[RFC PATCH v3 0/3] OPTPROBES for powerpc

From: Anju T
Date: Tue May 31 2016 - 06:59:03 EST


Here are the RFC V3 patchset of the kprobes jump optimization
(a.k.a OPTPROBES)for powerpc. Kprobe being an inevitable tool
for kernel developers,enhancing the performance of kprobe has
got much importance.

Currently kprobes inserts a trap instruction to probe a running kernel.
Jump optimization allows kprobes to replace the trap with a branch,reducing
the probe overhead drastically.

Performance:
=============
An optimized kprobe in powerpc is 1.05 to 4.7 times faster than a kprobe.

Example:

Placed a probe at an offset 0x50 in _do_fork().
*Time Diff here is, difference in time before hitting the probe and after the probed instruction.
mftb() is employed in kernel/fork.c for this purpose.
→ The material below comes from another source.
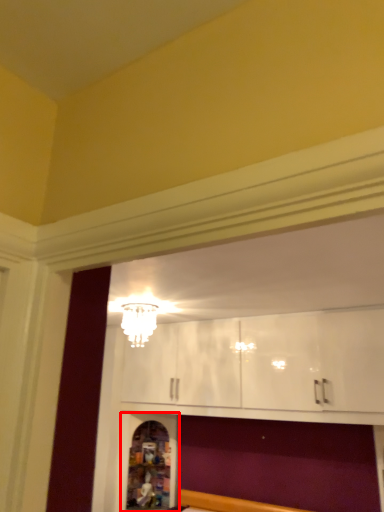 Question: From the image's perspective, where is shelf (annotated by the red box) located in relation to light fixture in the image?

Choices:
 (A) below
 (B) above

Answer: (A)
# echo 0 > /proc/sys/debug/kprobes-optimization
Kprobes globally unoptimized

[ 233.607120] Time Diff = 0x1f0
[ 233.608273] Time Diff = 0x1ee
[ 233.609228] Time Diff = 0x203
[ 233.610400] Time Diff = 0x1ec
[ 233.611335] Time Diff = 0x200
[ 233.612552] Time Diff = 0x1f0
[ 233.613386] Time Diff = 0x1ee
[ 233.614547] Time Diff = 0x212
[ 233.615570] Time Diff = 0x206
[ 233.616819] Time Diff = 0x1f3
[ 233.617773] Time Diff = 0x1ec
[ 233.618944] Time Diff = 0x1fb
[ 233.619879] Time Diff = 0x1f0
[ 233.621066] Time Diff = 0x1f9
[ 233.621999] Time Diff = 0x283
[ 233.623281] Time Diff = 0x24d
[ 233.624172] Time Diff = 0x1ea
[ 233.625381] Time Diff = 0x1f0
[ 233.626358] Time Diff = 0x200
[ 233.627572] Time Diff = 0x1ed

# echo 1 > /proc/sys/debug/kprobes-optimization
Kprobes globally optimized

[ 70.797075] Time Diff = 0x103
[ 70.799102] Time Diff = 0x181
[ 70.801861] Time Diff = 0x15e
[ 70.803466] Time Diff = 0xf0
[ 70.804348] Time Diff = 0xd0
[ 70.805653] Time Diff = 0xad
[ 70.806477] Time Diff = 0xe0
[ 70.807725] Time Diff = 0xbe
[ 70.808541] Time Diff = 0xc3
[ 70.810191] Time Diff = 0xc7
[ 70.811007] Time Diff = 0xc0
[ 70.812629] Time Diff = 0xc0
[ 70.813640] Time Diff = 0xda
[ 70.814915] Time Diff = 0xbb
[ 70.815726] Time Diff = 0xc4
[ 70.816955] Time Diff = 0xc0
[ 70.817778] Time Diff = 0xcd
[ 70.818999] Time Diff = 0xcd
[ 70.820099] Time Diff = 0xcb
[ 70.821333] Time Diff = 0xf0


Implementation:
===================

The trap instruction is replaced by a branch to a detour buffer.
To address the limitation of branch instruction in power architecture
detour buffer slot is allocated from a reserved area . This will ensure
that the branch is within +/- 32 MB range. Patch 2/3 furnishes this.
The current kprobes insn caches allocate memory area for insn slots
with module_alloc(). This will always be beyond +/- 32MB range.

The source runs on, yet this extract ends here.